Stored data entries
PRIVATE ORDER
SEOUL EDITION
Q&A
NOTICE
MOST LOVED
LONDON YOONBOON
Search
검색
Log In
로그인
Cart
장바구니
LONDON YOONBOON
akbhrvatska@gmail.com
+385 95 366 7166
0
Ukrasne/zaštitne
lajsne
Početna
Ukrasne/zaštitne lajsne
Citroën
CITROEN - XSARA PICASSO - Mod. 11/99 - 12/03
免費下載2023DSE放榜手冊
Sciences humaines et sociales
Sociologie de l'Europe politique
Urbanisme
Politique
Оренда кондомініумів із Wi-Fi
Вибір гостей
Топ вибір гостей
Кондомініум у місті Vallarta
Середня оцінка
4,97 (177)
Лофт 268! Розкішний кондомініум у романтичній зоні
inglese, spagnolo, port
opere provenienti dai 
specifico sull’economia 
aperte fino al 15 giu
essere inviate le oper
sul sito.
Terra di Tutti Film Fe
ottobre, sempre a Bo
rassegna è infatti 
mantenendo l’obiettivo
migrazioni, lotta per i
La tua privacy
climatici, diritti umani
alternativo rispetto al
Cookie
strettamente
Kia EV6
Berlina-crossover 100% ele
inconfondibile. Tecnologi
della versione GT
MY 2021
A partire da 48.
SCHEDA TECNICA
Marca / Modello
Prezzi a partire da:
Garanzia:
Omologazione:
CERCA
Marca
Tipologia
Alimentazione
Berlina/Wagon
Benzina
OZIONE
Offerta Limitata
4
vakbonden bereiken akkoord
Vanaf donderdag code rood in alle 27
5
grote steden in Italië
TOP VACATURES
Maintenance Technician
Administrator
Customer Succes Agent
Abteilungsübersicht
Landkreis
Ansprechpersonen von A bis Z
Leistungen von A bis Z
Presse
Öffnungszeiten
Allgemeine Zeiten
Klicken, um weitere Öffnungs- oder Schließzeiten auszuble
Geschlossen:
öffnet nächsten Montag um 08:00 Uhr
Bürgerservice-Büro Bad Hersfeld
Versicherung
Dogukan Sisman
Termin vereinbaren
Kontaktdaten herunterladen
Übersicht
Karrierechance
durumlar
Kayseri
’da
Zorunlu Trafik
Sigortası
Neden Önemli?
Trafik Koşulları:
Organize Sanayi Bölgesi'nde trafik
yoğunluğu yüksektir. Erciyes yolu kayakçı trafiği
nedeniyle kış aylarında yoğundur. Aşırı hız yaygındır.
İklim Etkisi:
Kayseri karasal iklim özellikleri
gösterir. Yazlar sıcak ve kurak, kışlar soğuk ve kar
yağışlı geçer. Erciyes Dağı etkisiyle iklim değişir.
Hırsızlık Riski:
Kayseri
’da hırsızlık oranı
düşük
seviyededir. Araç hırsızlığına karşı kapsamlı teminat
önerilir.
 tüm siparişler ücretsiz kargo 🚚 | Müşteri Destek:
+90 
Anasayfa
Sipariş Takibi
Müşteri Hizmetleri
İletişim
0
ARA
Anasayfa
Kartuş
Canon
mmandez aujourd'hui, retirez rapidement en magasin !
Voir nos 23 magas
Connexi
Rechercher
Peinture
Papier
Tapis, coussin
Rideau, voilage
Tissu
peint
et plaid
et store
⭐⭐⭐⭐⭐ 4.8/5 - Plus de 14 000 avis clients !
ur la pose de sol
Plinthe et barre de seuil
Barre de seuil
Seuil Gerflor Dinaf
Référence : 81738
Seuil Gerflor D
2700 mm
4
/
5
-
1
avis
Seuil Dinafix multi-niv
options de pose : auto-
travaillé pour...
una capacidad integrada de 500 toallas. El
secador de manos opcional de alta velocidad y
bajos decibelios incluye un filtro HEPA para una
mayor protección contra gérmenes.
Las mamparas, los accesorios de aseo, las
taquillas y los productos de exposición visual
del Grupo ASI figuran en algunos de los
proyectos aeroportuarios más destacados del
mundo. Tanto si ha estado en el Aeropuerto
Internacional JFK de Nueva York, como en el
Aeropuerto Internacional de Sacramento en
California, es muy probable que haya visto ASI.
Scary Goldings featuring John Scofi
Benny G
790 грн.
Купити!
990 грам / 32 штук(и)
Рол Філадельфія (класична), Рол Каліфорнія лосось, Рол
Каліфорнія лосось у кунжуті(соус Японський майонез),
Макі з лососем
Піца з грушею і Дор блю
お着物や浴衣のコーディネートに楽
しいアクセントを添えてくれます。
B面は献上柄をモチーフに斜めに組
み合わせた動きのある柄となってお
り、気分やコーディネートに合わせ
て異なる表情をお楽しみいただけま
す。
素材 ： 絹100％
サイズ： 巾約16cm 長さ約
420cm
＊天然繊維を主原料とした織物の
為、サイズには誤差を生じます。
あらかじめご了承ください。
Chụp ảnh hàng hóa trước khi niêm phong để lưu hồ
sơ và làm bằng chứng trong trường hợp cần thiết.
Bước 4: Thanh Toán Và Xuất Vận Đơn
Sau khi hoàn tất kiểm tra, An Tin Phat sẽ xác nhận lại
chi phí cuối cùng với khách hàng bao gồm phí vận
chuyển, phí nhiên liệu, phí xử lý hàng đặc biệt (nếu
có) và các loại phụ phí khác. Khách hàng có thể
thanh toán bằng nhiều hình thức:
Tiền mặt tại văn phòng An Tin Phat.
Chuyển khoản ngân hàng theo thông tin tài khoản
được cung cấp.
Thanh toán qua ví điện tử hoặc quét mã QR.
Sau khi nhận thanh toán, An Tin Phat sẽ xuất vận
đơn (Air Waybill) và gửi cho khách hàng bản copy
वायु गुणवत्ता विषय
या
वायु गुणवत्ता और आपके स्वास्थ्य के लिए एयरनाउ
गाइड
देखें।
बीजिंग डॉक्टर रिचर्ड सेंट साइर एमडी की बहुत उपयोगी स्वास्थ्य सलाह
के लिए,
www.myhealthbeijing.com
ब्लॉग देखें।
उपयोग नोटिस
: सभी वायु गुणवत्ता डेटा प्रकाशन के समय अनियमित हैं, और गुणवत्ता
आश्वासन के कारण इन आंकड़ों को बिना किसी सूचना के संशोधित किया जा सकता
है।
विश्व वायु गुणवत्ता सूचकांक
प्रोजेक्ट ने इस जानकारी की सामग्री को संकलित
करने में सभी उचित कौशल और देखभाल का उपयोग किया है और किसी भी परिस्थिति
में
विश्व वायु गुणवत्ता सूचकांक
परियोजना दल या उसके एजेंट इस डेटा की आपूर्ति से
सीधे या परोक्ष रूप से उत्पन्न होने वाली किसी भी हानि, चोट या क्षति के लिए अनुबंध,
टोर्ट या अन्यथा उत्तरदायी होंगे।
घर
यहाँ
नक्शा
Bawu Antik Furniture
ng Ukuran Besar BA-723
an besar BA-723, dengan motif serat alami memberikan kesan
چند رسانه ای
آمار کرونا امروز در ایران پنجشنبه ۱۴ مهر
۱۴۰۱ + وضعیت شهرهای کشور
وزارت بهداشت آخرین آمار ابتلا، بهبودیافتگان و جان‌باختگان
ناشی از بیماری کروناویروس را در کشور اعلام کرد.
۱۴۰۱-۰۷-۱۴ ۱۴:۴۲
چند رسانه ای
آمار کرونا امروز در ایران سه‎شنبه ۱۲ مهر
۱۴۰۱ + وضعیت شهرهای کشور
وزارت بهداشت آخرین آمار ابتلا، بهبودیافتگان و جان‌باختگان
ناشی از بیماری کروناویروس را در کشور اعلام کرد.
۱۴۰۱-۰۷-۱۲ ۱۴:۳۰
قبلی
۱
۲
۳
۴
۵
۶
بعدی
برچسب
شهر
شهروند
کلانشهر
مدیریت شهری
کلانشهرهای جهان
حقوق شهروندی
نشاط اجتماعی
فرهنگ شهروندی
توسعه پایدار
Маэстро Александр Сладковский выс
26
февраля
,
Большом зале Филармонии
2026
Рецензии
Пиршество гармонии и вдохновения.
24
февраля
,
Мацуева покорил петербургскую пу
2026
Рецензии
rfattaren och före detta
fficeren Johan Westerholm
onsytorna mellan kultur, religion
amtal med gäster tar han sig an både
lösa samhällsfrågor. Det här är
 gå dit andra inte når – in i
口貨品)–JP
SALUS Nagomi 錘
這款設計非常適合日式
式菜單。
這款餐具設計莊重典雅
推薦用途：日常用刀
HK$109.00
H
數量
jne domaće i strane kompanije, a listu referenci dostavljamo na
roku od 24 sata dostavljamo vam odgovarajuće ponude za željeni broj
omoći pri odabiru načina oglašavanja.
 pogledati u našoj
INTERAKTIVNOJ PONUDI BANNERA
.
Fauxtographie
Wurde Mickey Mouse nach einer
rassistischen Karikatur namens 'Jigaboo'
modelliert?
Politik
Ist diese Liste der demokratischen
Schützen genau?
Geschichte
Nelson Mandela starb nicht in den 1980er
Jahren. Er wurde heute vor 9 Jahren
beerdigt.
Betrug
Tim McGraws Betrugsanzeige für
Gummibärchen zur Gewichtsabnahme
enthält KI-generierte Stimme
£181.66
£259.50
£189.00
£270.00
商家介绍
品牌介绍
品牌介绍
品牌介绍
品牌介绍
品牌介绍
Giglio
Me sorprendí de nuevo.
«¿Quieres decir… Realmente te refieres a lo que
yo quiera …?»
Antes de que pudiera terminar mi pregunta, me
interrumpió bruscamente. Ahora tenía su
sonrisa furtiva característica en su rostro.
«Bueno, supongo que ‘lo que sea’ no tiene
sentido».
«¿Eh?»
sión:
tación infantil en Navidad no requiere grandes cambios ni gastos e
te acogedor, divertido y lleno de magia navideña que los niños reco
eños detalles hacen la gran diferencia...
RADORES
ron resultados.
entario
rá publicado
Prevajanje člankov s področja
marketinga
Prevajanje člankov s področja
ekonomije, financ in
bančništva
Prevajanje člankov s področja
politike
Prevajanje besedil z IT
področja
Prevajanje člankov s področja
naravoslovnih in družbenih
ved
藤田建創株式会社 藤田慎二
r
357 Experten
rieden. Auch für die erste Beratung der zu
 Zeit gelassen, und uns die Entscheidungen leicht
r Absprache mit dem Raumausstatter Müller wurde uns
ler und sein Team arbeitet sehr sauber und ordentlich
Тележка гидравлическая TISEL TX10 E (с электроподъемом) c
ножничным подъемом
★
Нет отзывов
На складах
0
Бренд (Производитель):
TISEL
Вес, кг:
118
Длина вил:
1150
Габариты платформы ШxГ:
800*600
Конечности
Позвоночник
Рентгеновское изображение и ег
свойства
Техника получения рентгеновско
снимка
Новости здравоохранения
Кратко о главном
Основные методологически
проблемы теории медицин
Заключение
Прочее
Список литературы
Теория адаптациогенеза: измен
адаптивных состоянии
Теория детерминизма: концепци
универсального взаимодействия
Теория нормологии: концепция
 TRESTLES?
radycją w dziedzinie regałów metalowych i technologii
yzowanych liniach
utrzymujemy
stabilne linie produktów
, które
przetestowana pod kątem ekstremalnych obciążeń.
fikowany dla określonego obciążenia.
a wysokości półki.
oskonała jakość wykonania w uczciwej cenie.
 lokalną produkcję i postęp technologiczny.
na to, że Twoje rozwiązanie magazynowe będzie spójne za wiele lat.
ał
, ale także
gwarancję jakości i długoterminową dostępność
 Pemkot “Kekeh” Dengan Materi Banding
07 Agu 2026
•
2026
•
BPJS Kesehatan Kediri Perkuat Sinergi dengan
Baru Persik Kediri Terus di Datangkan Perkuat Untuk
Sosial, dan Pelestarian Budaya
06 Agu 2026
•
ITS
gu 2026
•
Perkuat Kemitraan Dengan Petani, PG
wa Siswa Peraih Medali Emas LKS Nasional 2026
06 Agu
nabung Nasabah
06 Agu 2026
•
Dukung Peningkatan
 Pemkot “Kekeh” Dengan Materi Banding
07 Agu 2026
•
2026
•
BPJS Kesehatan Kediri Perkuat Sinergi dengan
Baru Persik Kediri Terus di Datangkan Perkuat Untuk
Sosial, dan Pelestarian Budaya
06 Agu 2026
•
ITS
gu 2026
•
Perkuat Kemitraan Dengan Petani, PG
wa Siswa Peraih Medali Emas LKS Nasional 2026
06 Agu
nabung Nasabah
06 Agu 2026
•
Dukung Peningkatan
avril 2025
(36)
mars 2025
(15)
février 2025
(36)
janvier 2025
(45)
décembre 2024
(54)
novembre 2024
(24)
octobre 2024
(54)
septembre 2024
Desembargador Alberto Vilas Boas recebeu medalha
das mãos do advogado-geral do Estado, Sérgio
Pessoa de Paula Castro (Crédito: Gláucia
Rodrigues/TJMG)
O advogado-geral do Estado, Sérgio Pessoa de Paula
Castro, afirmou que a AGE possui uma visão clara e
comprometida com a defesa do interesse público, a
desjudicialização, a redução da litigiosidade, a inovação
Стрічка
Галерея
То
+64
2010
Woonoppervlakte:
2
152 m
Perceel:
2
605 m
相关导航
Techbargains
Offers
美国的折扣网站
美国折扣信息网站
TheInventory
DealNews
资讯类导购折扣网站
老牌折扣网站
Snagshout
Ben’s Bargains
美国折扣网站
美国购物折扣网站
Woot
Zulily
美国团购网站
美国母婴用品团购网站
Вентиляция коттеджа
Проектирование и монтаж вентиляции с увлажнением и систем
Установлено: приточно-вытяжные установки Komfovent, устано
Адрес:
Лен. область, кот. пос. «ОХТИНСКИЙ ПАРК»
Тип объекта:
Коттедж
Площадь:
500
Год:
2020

*WORK REQUEST*
Which lines above run from the one containing "बीजिंग डॉक्टर रिचर्ड" to the one containing "نشاط اجتماعی"? Give them again exactly, both ends included.

*EXPECTED OUTPUT*
बीजिंग डॉक्टर रिचर्ड सेंट साइर एमडी की बहुत उपयोगी स्वास्थ्य सलाह
के लिए,
www.myhealthbeijing.com
ब्लॉग देखें।
उपयोग नोटिस
: सभी वायु गुणवत्ता डेटा प्रकाशन के समय अनियमित हैं, और गुणवत्ता
आश्वासन के कारण इन आंकड़ों को बिना किसी सूचना के संशोधित किया जा सकता
है।
विश्व वायु गुणवत्ता सूचकांक
प्रोजेक्ट ने इस जानकारी की सामग्री को संकलित
करने में सभी उचित कौशल और देखभाल का उपयोग किया है और किसी भी परिस्थिति
में
विश्व वायु गुणवत्ता सूचकांक
परियोजना दल या उसके एजेंट इस डेटा की आपूर्ति से
सीधे या परोक्ष रूप से उत्पन्न होने वाली किसी भी हानि, चोट या क्षति के लिए अनुबंध,
टोर्ट या अन्यथा उत्तरदायी होंगे।
घर
यहाँ
नक्शा
Bawu Antik Furniture
ng Ukuran Besar BA-723
an besar BA-723, dengan motif serat alami memberikan kesan
چند رسانه ای
آمار کرونا امروز در ایران پنجشنبه ۱۴ مهر
۱۴۰۱ + وضعیت شهرهای کشور
وزارت بهداشت آخرین آمار ابتلا، بهبودیافتگان و جان‌باختگان
ناشی از بیماری کروناویروس را در کشور اعلام کرد.
۱۴۰۱-۰۷-۱۴ ۱۴:۴۲
چند رسانه ای
آمار کرونا امروز در ایران سه‎شنبه ۱۲ مهر
۱۴۰۱ + وضعیت شهرهای کشور
وزارت بهداشت آخرین آمار ابتلا، بهبودیافتگان و جان‌باختگان
ناشی از بیماری کروناویروس را در کشور اعلام کرد.
۱۴۰۱-۰۷-۱۲ ۱۴:۳۰
قبلی
۱
۲
۳
۴
۵
۶
بعدی
برچسب
شهر
شهروند
کلانشهر
مدیریت شهری
کلانشهرهای جهان
حقوق شهروندی
نشاط اجتماعی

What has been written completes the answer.